#### [Goal of the exercise]
An exact transcription is needed of the lines below from the one with "Before continuing, we" through the one with "and unified the Medes and Persians into a", with no other lines and no pictures.

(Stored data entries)
──────────────────────────────

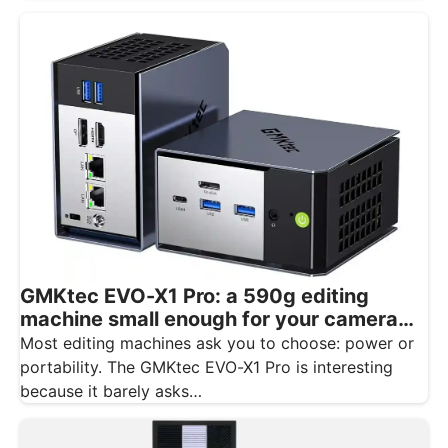
GMKtec EVO-X1 Pro: a 590g editing
machine small enough for your camera
bag
Most editing machines ask you to choose: power or
portability. The GMKtec EVO-X1 Pro is interesting
because it barely asks…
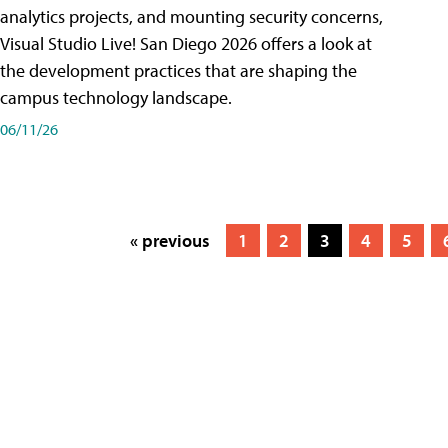
analytics projects, and mounting security concerns,
Visual Studio Live! San Diego 2026 offers a look at
the development practices that are shaping the
campus technology landscape.
06/11/26
« previous
1
2
3
4
5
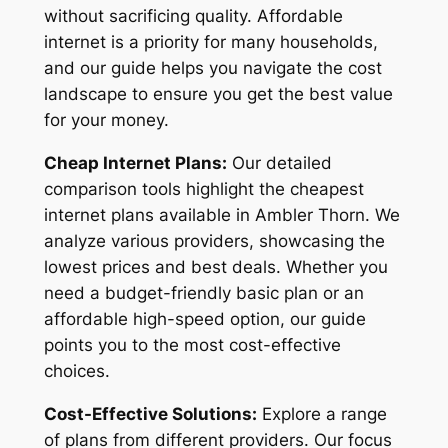
without sacrificing quality. Affordable
internet is a priority for many households,
and our guide helps you navigate the cost
landscape to ensure you get the best value
for your money.
Cheap Internet Plans:
Our detailed
comparison tools highlight the cheapest
internet plans available in Ambler Thorn. We
analyze various providers, showcasing the
lowest prices and best deals. Whether you
need a budget-friendly basic plan or an
affordable high-speed option, our guide
points you to the most cost-effective
choices.
Cost-Effective Solutions:
Explore a range
of plans from different providers. Our focus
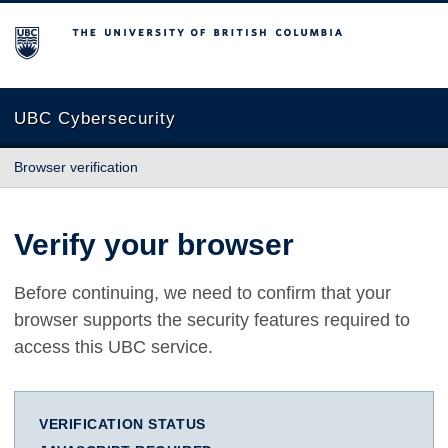
The University of British Columbia
UBC Cybersecurity
Browser verification
Verify your browser
Before continuing, we need to confirm that your
browser supports the security features required to
access this UBC service.
VERIFICATION STATUS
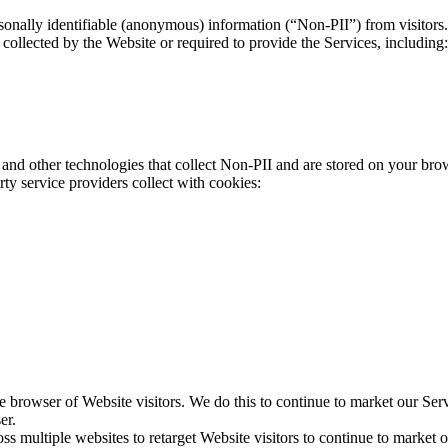
onally identifiable (anonymous) information (“Non-PII”) from visitors.
collected by the Website or required to provide the Services, including:
nd other technologies that collect Non-PII and are stored on your bro
ty service providers collect with cookies:
 browser of Website visitors. We do this to continue to market our Ser
er.
ss multiple websites to retarget Website visitors to continue to market ou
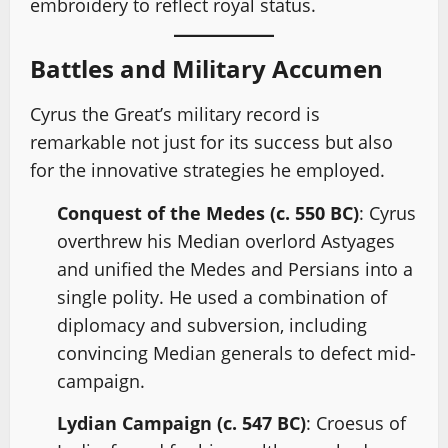
embroidery to reflect royal status.
Battles and Military Accumen
Cyrus the Great’s military record is
remarkable not just for its success but also
for the innovative strategies he employed.
Conquest of the Medes (c. 550 BC)
: Cyrus
overthrew his Median overlord Astyages
and unified the Medes and Persians into a
single polity. He used a combination of
diplomacy and subversion, including
convincing Median generals to defect mid-
campaign.
Lydian Campaign (c. 547 BC)
: Croesus of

──────────────────────────────

#### [Response below]
Before continuing, we need to confirm that your
browser supports the security features required to
access this UBC service.
VERIFICATION STATUS
onally identifiable (anonymous) information (“Non-PII”) from visitors.
collected by the Website or required to provide the Services, including:
nd other technologies that collect Non-PII and are stored on your bro
ty service providers collect with cookies:
 browser of Website visitors. We do this to continue to market our Ser
er.
ss multiple websites to retarget Website visitors to continue to market ou
embroidery to reflect royal status.
Battles and Military Accumen
Cyrus the Great’s military record is
remarkable not just for its success but also
for the innovative strategies he employed.
Conquest of the Medes (c. 550 BC)
: Cyrus
overthrew his Median overlord Astyages
and unified the Medes and Persians into a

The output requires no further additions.